We only know a
little about this character:
He was five years
younger than Käthe Lehrs i.e. there was a much bigger gap between them than between
Käthe and Ernst.
- He only had one lung. (Though for how much of his life we’re not sure, nor why.)
- He was a mathematician.
- He was in London with Ernst when niece Renate Edler arrived there on the Kindertranport.

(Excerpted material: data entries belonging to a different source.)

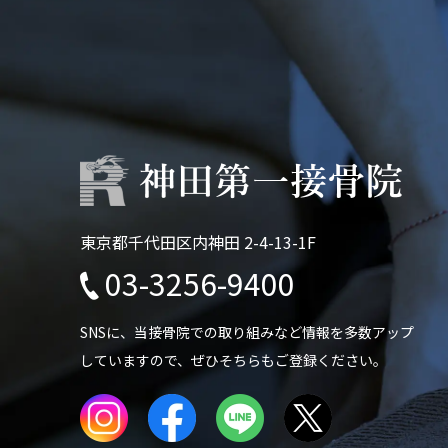
東京都千代田区内神田 2-4-13-1F
03-3256-9400
SNSに、当接骨院での
取り組みなど情報を多数アップ
していますので、
ぜひそちらもご登録ください。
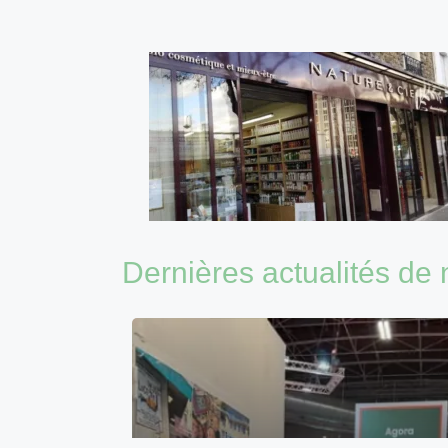
Dernières actualités de 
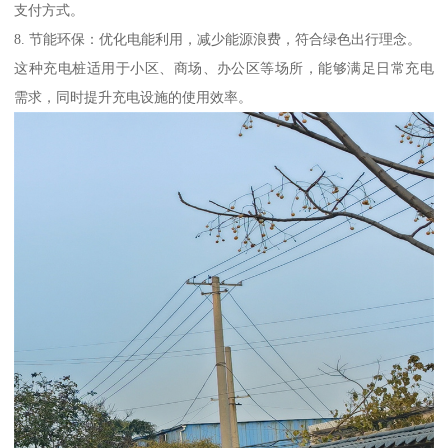
支付方式。
8. 节能环保：优化电能利用，减少能源浪费，符合绿色出行理念。
这种充电桩适用于小区、商场、办公区等场所，能够满足日常充电
需求，同时提升充电设施的使用效率。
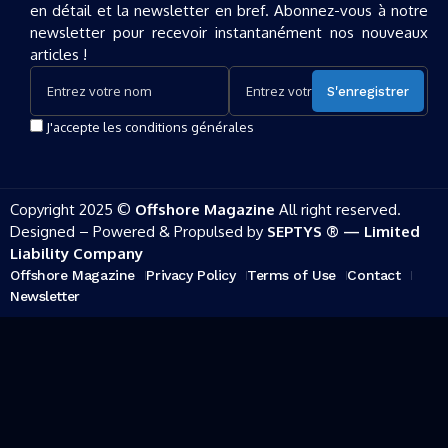
en détail et la newsletter en bref. Abonnez-vous à notre
newsletter pour recevoir instantanément nos nouveaux
articles !
J'accepte les conditions générales
Copyright 2025 ©
Offshore Magazine
All right reserved.
Designed – Powered & Propulsed by
SEPTYS ® — Limited
Liability Company
Offshore Magazine
Privacy Policy
Terms of Use
Contact
Newsletter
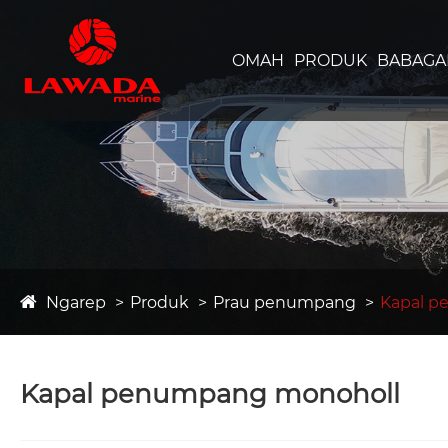
OMAH
PRODUK
BABAGAN
Ngarep
Produk
Prau penumpang
Kapal p
Kapal penumpang monoholl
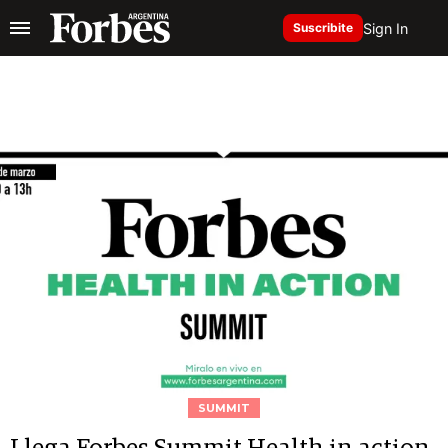
Sign In
Suscribite
SUMMIT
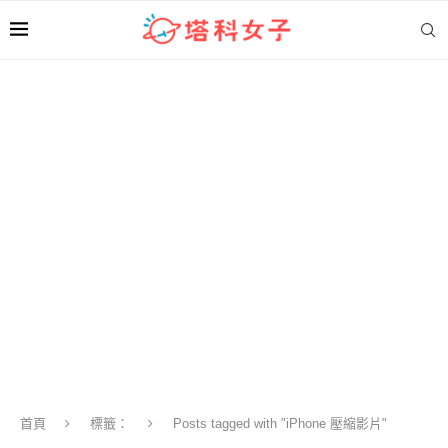
首頁
標籤：
Posts tagged with "iPhone 壓縮影片"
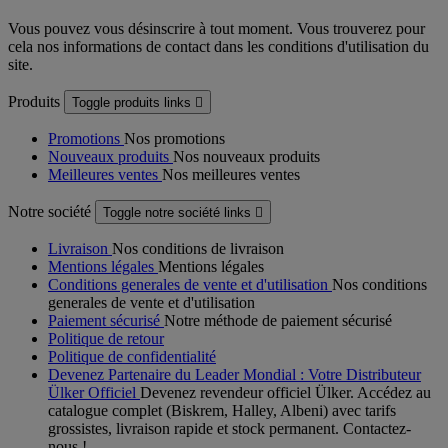
Vous pouvez vous désinscrire à tout moment. Vous trouverez pour
cela nos informations de contact dans les conditions d'utilisation du
site.
Produits
Toggle produits links

Promotions
Nos promotions
Nouveaux produits
Nos nouveaux produits
Meilleures ventes
Nos meilleures ventes
Notre société
Toggle notre société links

Livraison
Nos conditions de livraison
Mentions légales
Mentions légales
Conditions generales de vente et d'utilisation
Nos conditions
generales de vente et d'utilisation
Paiement sécurisé
Notre méthode de paiement sécurisé
Politique de retour
Politique de confidentialité
Devenez Partenaire du Leader Mondial : Votre Distributeur
Ülker Officiel
Devenez revendeur officiel Ülker. Accédez au
catalogue complet (Biskrem, Halley, Albeni) avec tarifs
grossistes, livraison rapide et stock permanent. Contactez-
nous !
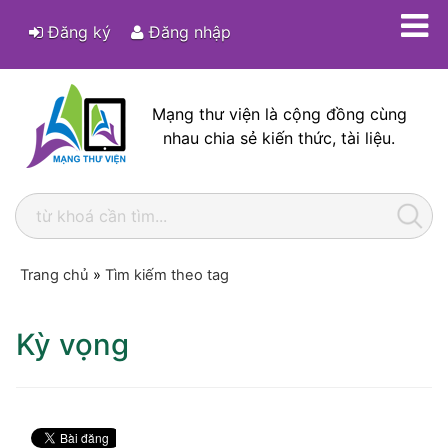
Đăng ký
Đăng nhập
Mạng thư viện là cộng đồng cùng
nhau chia sẻ kiến thức, tài liệu.
Trang chủ
»
Tìm kiếm theo tag
Kỳ vọng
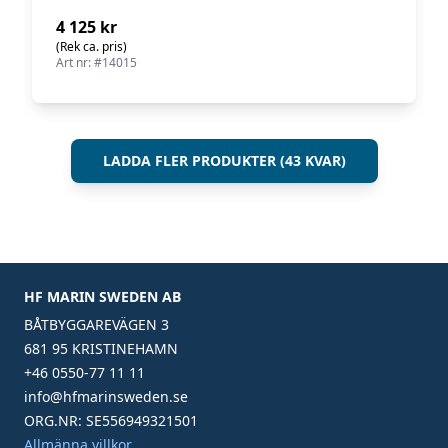
4 125 kr
(Rek ca. pris)
Art nr: #14015
LADDA FLER PRODUKTER (43 KVAR)
HF MARIN SWEDEN AB
BÅTBYGGAREVÄGEN 3
681 95 KRISTINEHAMN
+46 0550-77 11 11
info@hfmarinsweden.se
ORG.NR: SE556949321501
Allmänna villkor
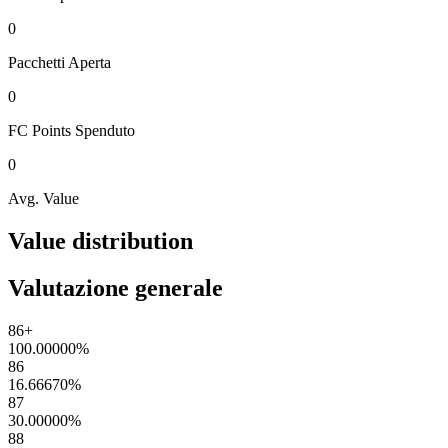
0
Pacchetti
Aperta
0
FC Points
Spenduto
0
Avg. Value
Value distribution
Valutazione generale
86+
100.00000
%
86
16.66670
%
87
30.00000
%
88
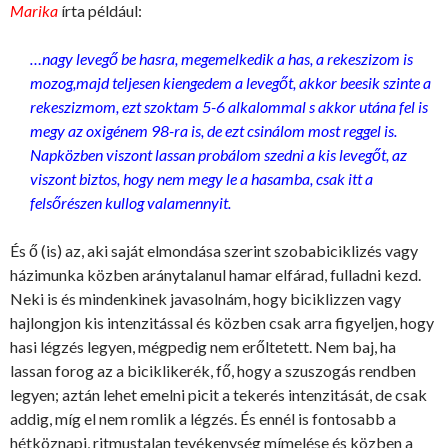
Marika
írta például:
…nagy levegő be hasra, megemelkedik a has, a rekeszizom is
mozog,majd teljesen kiengedem a levegőt, akkor beesik szinte a
rekeszizmom, ezt szoktam 5-6 alkalommal s akkor utána fel is
megy az oxigénem 98-ra is, de ezt csinálom most reggel is.
Napközben viszont lassan probálom szedni a kis levegőt, az
viszont biztos, hogy nem megy le a hasamba, csak itt a
felsőrészen kullog valamennyit.
És ő (is) az, aki saját elmondása szerint szobabiciklizés vagy
házimunka közben aránytalanul hamar elfárad, fulladni kezd.
Neki is és mindenkinek javasolnám, hogy biciklizzen vagy
hajlongjon kis intenzitással és közben csak arra figyeljen, hogy
hasi légzés legyen, mégpedig nem erőltetett. Nem baj, ha
lassan forog az a biciklikerék, fő, hogy a szuszogás rendben
legyen; aztán lehet emelni picit a tekerés intenzitását, de csak
addig, míg el nem romlik a légzés. És ennél is fontosabb a
hétköznapi, ritmustalan tevékenység mímelése és közben a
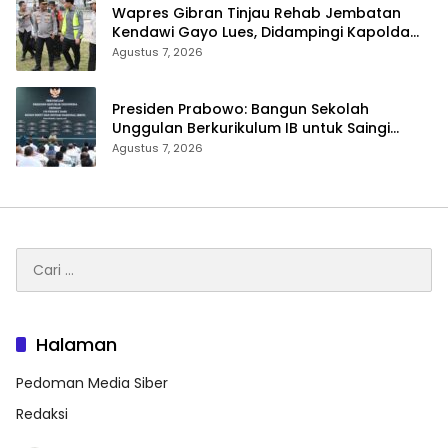
Wapres Gibran Tinjau Rehab Jembatan
Kendawi Gayo Lues, Didampingi Kapolda
Aceh
Agustus 7, 2026
Presiden Prabowo: Bangun Sekolah
Unggulan Berkurikulum IB untuk Saingi
Dunia
Agustus 7, 2026
Cari
untuk:
Halaman
Pedoman Media Siber
Redaksi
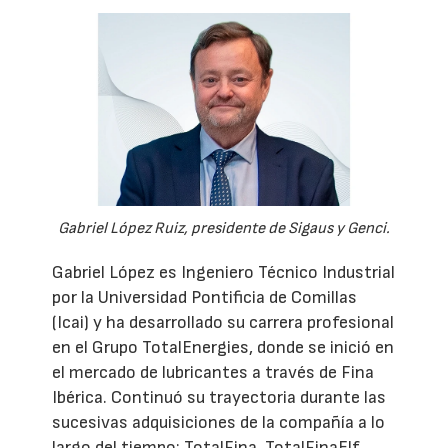
Gabriel López Ruiz, presidente de Sigaus y Genci.
Gabriel López es Ingeniero Técnico Industrial
por la Universidad Pontificia de Comillas
(Icai) y ha desarrollado su carrera profesional
en el Grupo TotalEnergies, donde se inició en
el mercado de lubricantes a través de Fina
Ibérica. Continuó su trayectoria durante las
sucesivas adquisiciones de la compañía a lo
largo del tiempo: TotalFina, TotalFinaElf,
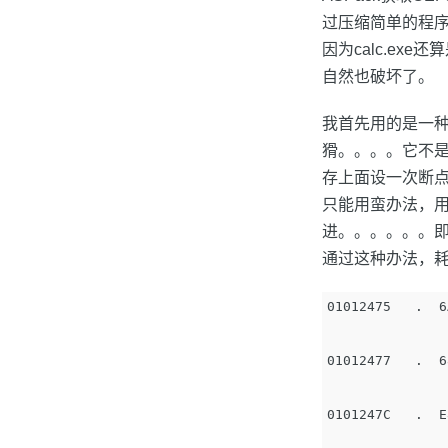
过压缩简单的程序（
因为calc.e
自然也破坏了。
我首先用的是一种
猾。。。。它不
存上面设一次断点
只能用蛮办法，用
进。。。。。。即
通过这种办法，耗时
01012475   .  6
01012477   .  6
0101247C   .  E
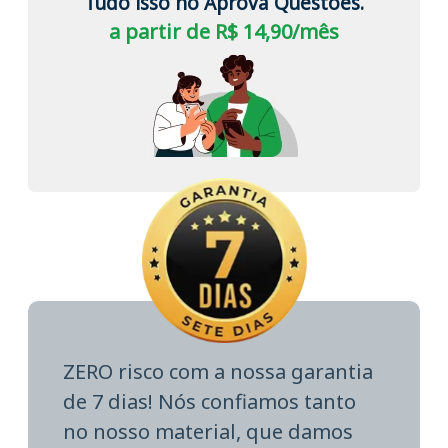
Tudo isso no Aprova Questões.
a partir de R$ 14,90/mês
ZERO risco com a nossa garantia
de 7 dias! Nós confiamos tanto
no nosso material, que damos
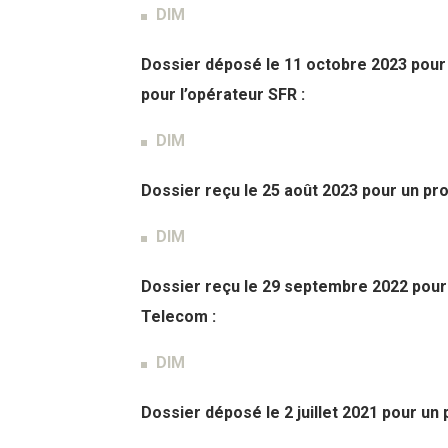
DIM
Dossier déposé le 11 octobre 2023 pour u
pour l’opérateur SFR :
DIM
Dossier reçu le 25 août 2023 pour un pro
DIM
Dossier reçu le 29 septembre 2022 pour
Telecom :
DIM
Dossier déposé le 2 juillet 2021 pour un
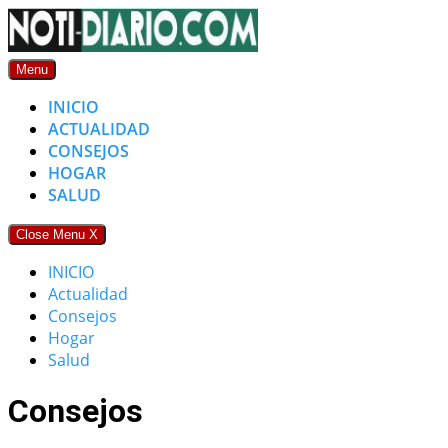
Skip
to
content
Menu
INICIO
ACTUALIDAD
CONSEJOS
HOGAR
SALUD
Close Menu
X
INICIO
Actualidad
Consejos
Hogar
Salud
Consejos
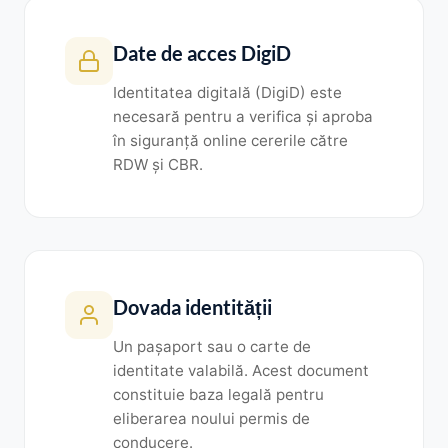
Date de acces DigiD
Identitatea digitală (DigiD) este
necesară pentru a verifica și aproba
în siguranță online cererile către
RDW și CBR.
Dovada identității
Un pașaport sau o carte de
identitate valabilă. Acest document
constituie baza legală pentru
eliberarea noului permis de
conducere.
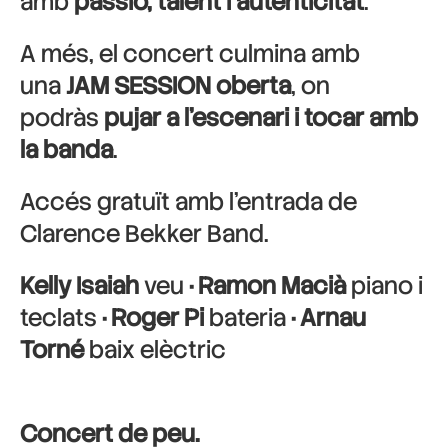
amb
passió, talent i autenticitat
.
A més, el concert culmina amb
una
JAM SESSION oberta
, on
podràs
pujar a l’escenari i tocar amb
la banda
.
Accés gratuït amb l’entrada de
Clarence Bekker Band.
Kelly Isaiah
veu
· Ramon Macià
piano i
teclats
· Roger Pi
bateria
· Arnau
Torné
baix elèctric
Concert de peu.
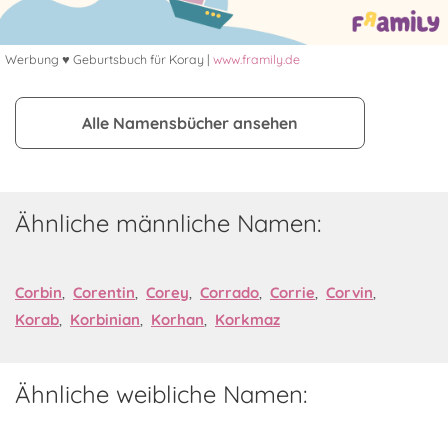
Werbung ♥ Geburtsbuch für Koray |
www.framily.de
Alle Namensbücher ansehen
Ähnliche männliche Namen:
Corbin
,
Corentin
,
Corey
,
Corrado
,
Corrie
,
Corvin
,
Korab
,
Korbinian
,
Korhan
,
Korkmaz
Ähnliche weibliche Namen:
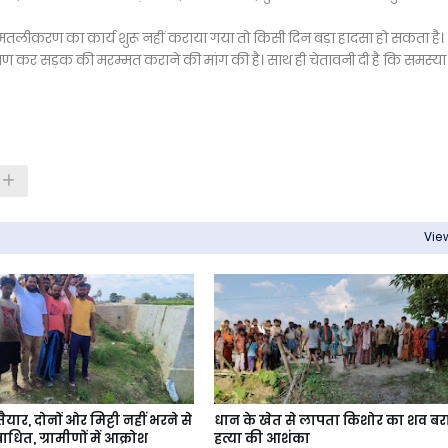
समतलीकरण का कार्य शुरू नहीं कराया गया तो किसी दिन बड़ा हादसा हो सकता है।
्षण कर सड़क की मरम्मत कराने की मांग की है। साथ ही चेतावनी दी है कि समस्य
View
यार, दोनों ओर मिट्टी नहीं भरने से
धान के खेत से लापता किशोर का शव बर
त, ग्रामीणों में आक्रोश
हत्या की आशंका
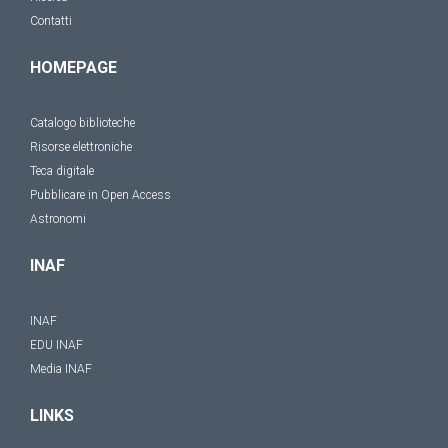
Contatti
HOMEPAGE
Catalogo biblioteche
Risorse elettroniche
Teca digitale
Pubblicare in Open Access
Astronomi
INAF
INAF
EDU INAF
Media INAF
LINKS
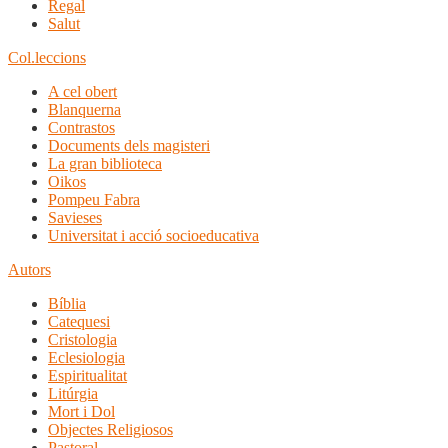
Regal
Salut
Col.leccions
A cel obert
Blanquerna
Contrastos
Documents dels magisteri
La gran biblioteca
Oikos
Pompeu Fabra
Savieses
Universitat i acció socioeducativa
Autors
Bíblia
Catequesi
Cristologia
Eclesiologia
Espiritualitat
Litúrgia
Mort i Dol
Objectes Religiosos
Pastoral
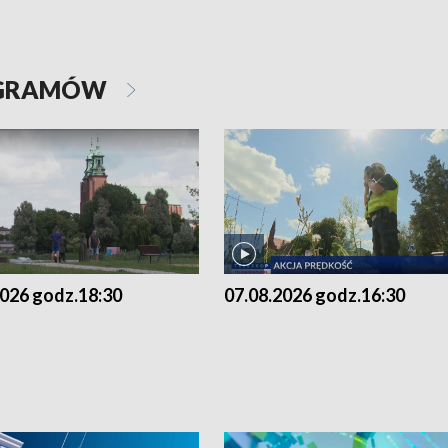
OGRAMÓW
2026 godz.18:30
07.08.2026 godz.16:30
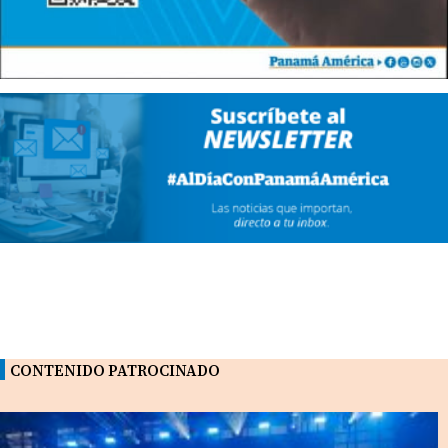
CONTENIDO PATROCINADO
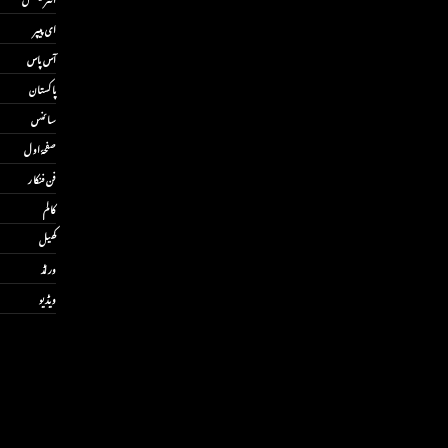
ای پیپر
آس پاس
پاکستان
سائنس
صفحۂ اول
فن فنکار
کالم
کھیل
ورلڈ
ویڈیو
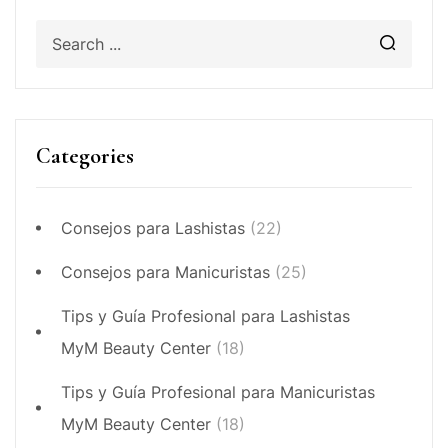
Categories
Consejos para Lashistas
(22)
Consejos para Manicuristas
(25)
Tips y Guía Profesional para Lashistas
MyM Beauty Center
(18)
Tips y Guía Profesional para Manicuristas
MyM Beauty Center
(18)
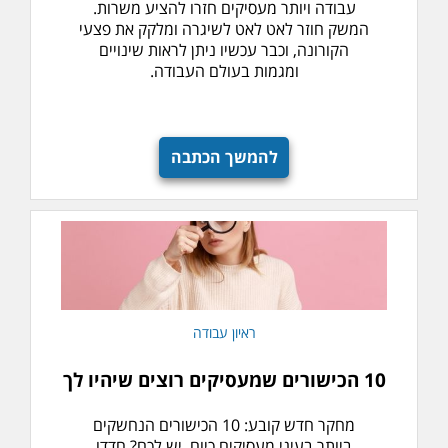
עבודה ויותר מעסיקים חזרו להציע משרות.
המשק חוזר לאט לאט לשיגרה ומלקק את פצעי
הקורונה, וכבר עכשיו ניתן לראות שינויים
ומגמות בעולם העבודה.
להמשך הכתבה
ראיון עבודה
10 הכישורים שמעסיקים רוצים שיהיו לך
מחקר חדש קובע: 10 הכישורים הנחשקים
ביותר בעיני מעסיקים כיום. יש לכם? חדדו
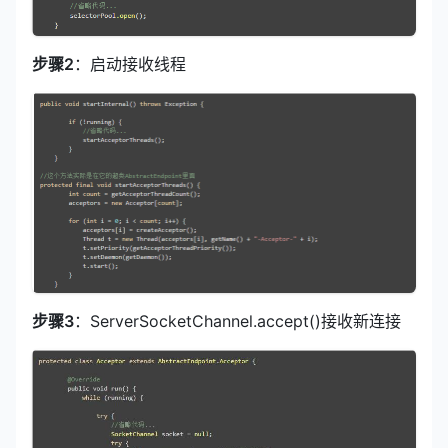
步骤2
：启动接收线程
步骤3
：ServerSocketChannel.accept()接收新连接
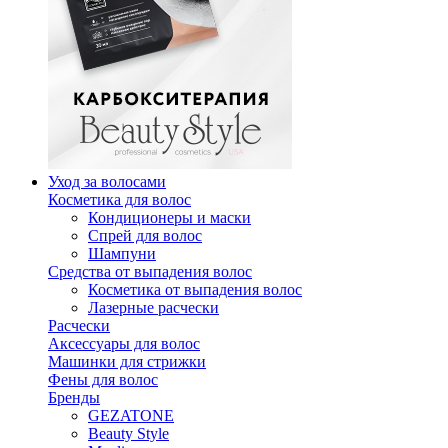
Уход за волосами
Косметика для волос
Кондиционеры и маски
Спрей для волос
Шампуни
Средства от выпадения волос
Косметика от выпадения волос
Лазерные расчески
Расчески
Аксессуары для волос
Машинки для стрижки
Фены для волос
Бренды
GEZATONE
Beauty Style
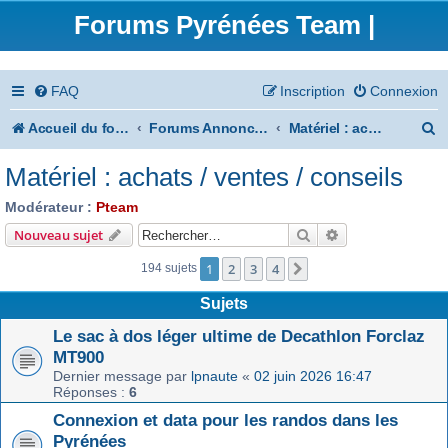
Forums Pyrénées Team |
FAQ
Inscription
Connexion
R
Accueil du forum
Forums Annonces
Matériel : achats / ventes / conseils
e
Matériel : achats / ventes / conseils
c
Modérateur :
Pteam
h
Rechercher
Recherche avanc
Nouveau sujet
e
1
2
3
4
Suivant
194 sujets
r
Sujets
c
Le sac à dos léger ultime de Decathlon Forclaz
h
MT900
e
Dernier message par
lpnaute
«
02 juin 2026 16:47
Réponses :
6
r
Connexion et data pour les randos dans les
Pyrénées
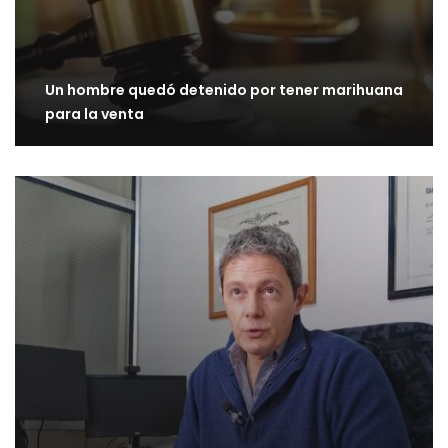
Un hombre quedó detenido por tener marihuana
para la venta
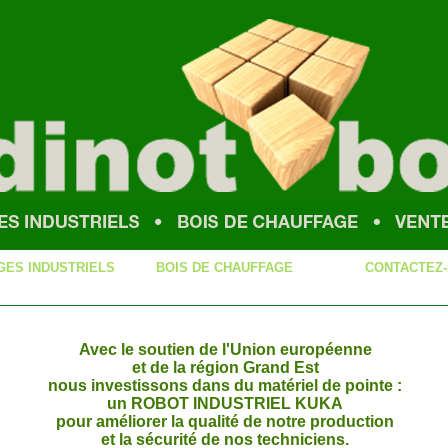
ES INDUSTRIELS
BOIS DE CHAUFFAGE
CONTACTEZ
Avec le soutien de l'Union européenne
et de la région Grand Est
nous investissons dans du matériel de pointe :
un ROBOT INDUSTRIEL KUKA
pour améliorer la qualité de notre production
et la sécurité de nos techniciens.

- He ended up at the University of Ottawa.
Despite the
problems with his lung he survived almost as long as his brother and sister.
At one point they
could not find him: he had moved house in Canada and the notification had gone
astray.
That actually may
seem like quite a collection but in fact we have much less of an impression of
him than of the rest of the family. He seems to have been a bit of a loner but
he has to come into Clara’s story. She was above all else a mother and a mother
is concerned about her children.
I am only
including a few scenes of Clara’s life before her “third stage” – her life after
her husband’s death which spans the time of her involvement with the Steiner schools,
the special class in Schellberg house and her persecution by the Nazis. Yet
these scenes are crucial. They really build her.
For these scenes I
am using the historical writer’s third tool – the imagination. (The other two
are primary resources and repeated experience.) I’m inserting three scenes of
Rudi’s earlier life. He will appear again later – mainly as he moves away from Germany.
There is a
symbiotic relationship between the research we do and our writing in any case.
We research the story in order to be able to tell it but as we write new questions
appear. The research must stay out of the writing time and be seen as separate
activity. Sure, it counts as a writerly
activity, it’s extremely interesting and it seems to me to be a good use of my
time. But it can’t count as writing time.
I keep a list of
what else I need to look into. Lung diseases joined that list yesterday.